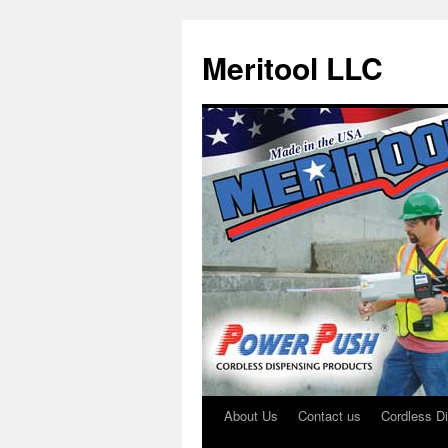
Meritool LLC
About Us
Contact us
Cordless D
Skip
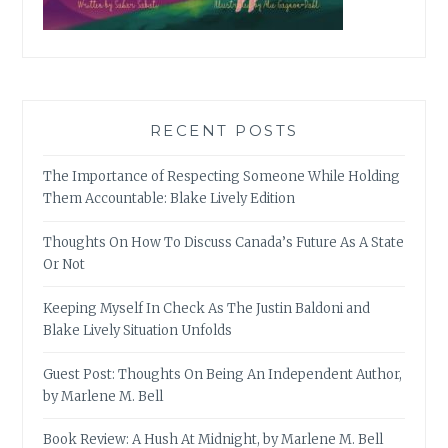
RECENT POSTS
The Importance of Respecting Someone While Holding
Them Accountable: Blake Lively Edition
Thoughts On How To Discuss Canada’s Future As A State
Or Not
Keeping Myself In Check As The Justin Baldoni and
Blake Lively Situation Unfolds
Guest Post: Thoughts On Being An Independent Author,
by Marlene M. Bell
Book Review: A Hush At Midnight, by Marlene M. Bell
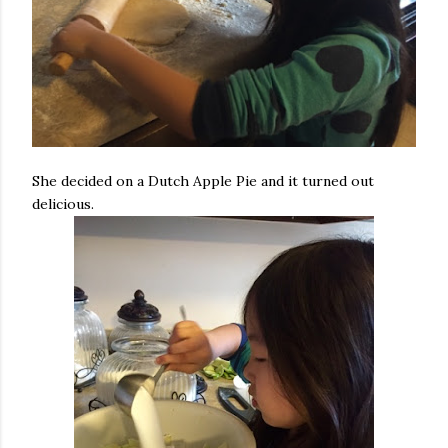
She decided on a Dutch Apple Pie and it turned out
delicious.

▬▬▬

* _Your objective_: Determine how many lines in the data include the word "Blake". Answer with that number alone.

* _Answer space_: 2